Fig. 2. The m /z 28, 29 and 30 traces during analysis of NBS28 (left column) and SWy-1 (right column). (A, B) The samples enveloped with PTFE in silver capsule. (C, D) Use of Ni/C instead of graphite, (E, F) Use of Ni/C and the homogenization before encapsulation. The intensity of reference gas of m /z 29 was set approximately 6000 mV for each measurement.
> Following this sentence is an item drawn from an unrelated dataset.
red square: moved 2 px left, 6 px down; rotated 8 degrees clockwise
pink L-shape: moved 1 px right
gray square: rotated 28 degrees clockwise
3.2. Influence of F source (Run2)

The reactivities of Qz and SWy-1 were compared for the six fluorinated compounds (Fig. 3). NaF and KF were relatively superior in terms of reactivity for both Qz and SWy-1, followed by LiF and PTFE (Run1), while CaF2, BaF2, and AlF3tended to show significantly lower reactivity. For SWy-1, KF tended to form a shoulder on the right side of the CO peak, whereas NaF tended to decrease the CO peak more smoothly toward the background. Using NaF, the oxygen yields were 54–64% for Qz and 82-91% for SWy-1, showing improvement in both reactivity and oxygen yield compared to measurements with PTFE. However, a longer time was required for the CO peak to return to background levels compared with the non-silicate standards. For both Qz and SWy-1, the oxygen yields tended to converge to nearly 100% by manually extending the integration width of the CO peak (approximately 900–1000 s from the peak start). After this convergence, δ18O varied from 16 to 22‰ for SWy-1 (n = 5), while the reported value is 18.6‰ 4. The main reason for the large variation in yields and isotope ratio values may be the poor reproducibility of the end positions owing to the long tailing of the peak.
In addition, the workability of fluorides during weighing and encapsulation was examined. KF showed a significant weight gain during weighing due to its high hygroscopicity (6.9 wt% within 5 min and 13.2 wt% within 10 min after retrieving from the drying oven). For other fluorides, no discernible weight changes were observed within 60 min. Therefore, NaF is the most suitable fluorine source in terms of both reactivity and workability.